# [Raw data]

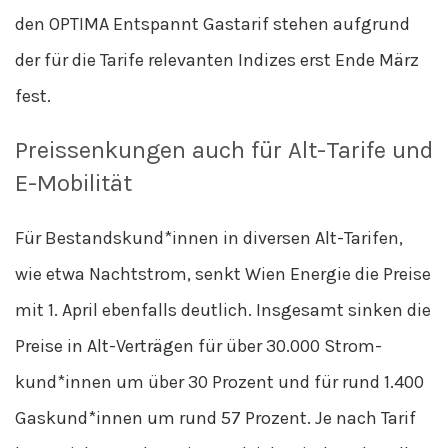
den OPTIMA Entspannt Gastarif stehen aufgrund
der für die Tarife relevanten Indizes erst Ende März
fest.
Preissenkungen auch für Alt-Tarife und
E-Mobilität
Für Bestandskund*innen in diversen Alt-Tarifen,
wie etwa Nachtstrom, senkt Wien Energie die Preise
mit 1. April ebenfalls deutlich. Insgesamt sinken die
Preise in Alt-Verträgen für über 30.000 Strom-
kund*innen um über 30 Prozent und für rund 1.400
Gaskund*innen um rund 57 Prozent. Je nach Tarif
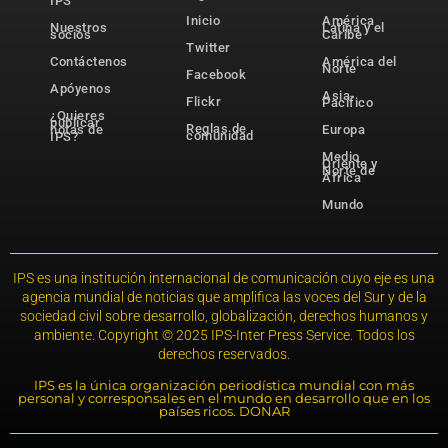
IPS
Inicio
América
Nuestros
Latina y el
socios
Caribe
Twitter
Contáctenos
América del
Norte
Facebook
Apóyenos
Asia-
Flickr
Pacífico
¿Quieres
publicar
Reglas de
notas de
Europa
comunidad
IPS?
Medio
Oriente y
Norte de
África
Mundo
IPS es una institución internacional de comunicación cuyo eje es una
agencia mundial de noticias que amplifica las voces del Sur y de la
sociedad civil sobre desarrollo, globalización, derechos humanos y
ambiente. Copyright © 2025 IPS-Inter Press Service. Todos los
derechos reservados.
IPS es la única organización periodística mundial con más
personal y corresponsales en el mundo en desarrollo que en los
países ricos. DONAR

# [Exercise objective]
Every line of the data above is to be repeated exactly; the images are to be left out.

# [Reply]
den OPTIMA Entspannt Gastarif stehen aufgrund
der für die Tarife relevanten Indizes erst Ende März
fest.
Preissenkungen auch für Alt-Tarife und
E-Mobilität
Für Bestandskund*innen in diversen Alt-Tarifen,
wie etwa Nachtstrom, senkt Wien Energie die Preise
mit 1. April ebenfalls deutlich. Insgesamt sinken die
Preise in Alt-Verträgen für über 30.000 Strom-
kund*innen um über 30 Prozent und für rund 1.400
Gaskund*innen um rund 57 Prozent. Je nach Tarif
IPS
Inicio
América
Nuestros
Latina y el
socios
Caribe
Twitter
Contáctenos
América del
Norte
Facebook
Apóyenos
Asia-
Flickr
Pacífico
¿Quieres
publicar
Reglas de
notas de
Europa
comunidad
IPS?
Medio
Oriente y
Norte de
África
Mundo
IPS es una institución internacional de comunicación cuyo eje es una
agencia mundial de noticias que amplifica las voces del Sur y de la
sociedad civil sobre desarrollo, globalización, derechos humanos y
ambiente. Copyright © 2025 IPS-Inter Press Service. Todos los
derechos reservados.
IPS es la única organización periodística mundial con más
personal y corresponsales en el mundo en desarrollo que en los
países ricos. DONAR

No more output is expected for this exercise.